How to Ask for Help Without Being Too Dependent

  • Someday Lesson: Asking for help doesn’t make you weak but remember that you are stronger than you think and are capable of doing a lot of things on your own.

Midiman on Flickr.comIn her song Piece of Me, Britney Spears has the line: now she’s too fat, now she’s too thin which is a great condemnation of our society’s obsession with extremes. And it’s not just size we’re obsessed with – when it comes to asking for help it seems that there are only two types of people in the world: those who are too independent or the completely co-dependent crowd.

It doesn’t have to be that way.

We can find a balance between the two extremes and it doesn’t have to be difficult. As long as we remember a few things, we can find the sweet spot.

  1. People in your support network like to help. They love you and want you to succeed.
  2. Knowing what help you need and being able to ask for it shows strength, not weakness.
  3. When we help others, we feel like better human beings. Why deny others the chance to feel the same way?
  4. It’s okay to make mistakes. No one expects you to be perfect. Allow yourself the chance to screw up royally – it’s a great learning experience.
  5. As much as your supports love you, they also have their own lives and challenges. Balance out your requests with offers of help and don’t ask for more help until you’ve helped someone else.
  6. You’re stronger than you think. Inside most people feel like mushy weaklings when in reality we’re capable of amazing accomplishments – including you!

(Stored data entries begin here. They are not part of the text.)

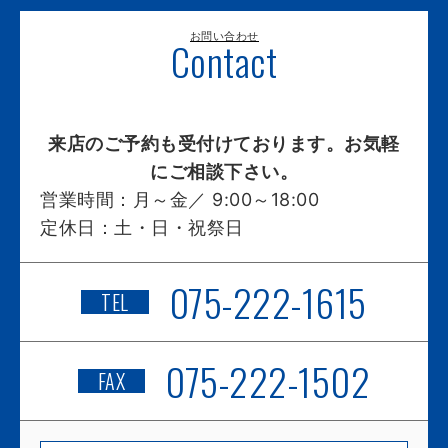
お問い合わせ
Contact
来店のご予約も受付けております。お気軽
にご相談下さい。
営業時間：
月～金／ 9:00～18:00
定休日：
土・日・祝祭日
075-222-1615
TEL
075-222-1502
FAX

To help find that sweet spot, I got the Lab Rats to ask for some help. And after doing so I asked them to tell me how it felt. This is what they said:

Cat (who asked a friend to help her keep to her studying schedule):

It was….humbling. To have to actually sit down and ask for it directly, rather than just hint at it. Having to ask someone for help made me put off doing this exercise. It did help to offer something, though I’m not sure it was something that needed to be offered, given the relationship and the request.

Brett (who asked his wife for help organizing and renovating the house):

I was a little nervous also.. silly since we’ve been together 10 years now… It was a relief though. This was the first time that I said out loud that I was struggling and I really really asked for help. The words even sounded strange as I spoke, after having heard them so many times in my head, to actually hear them spoken…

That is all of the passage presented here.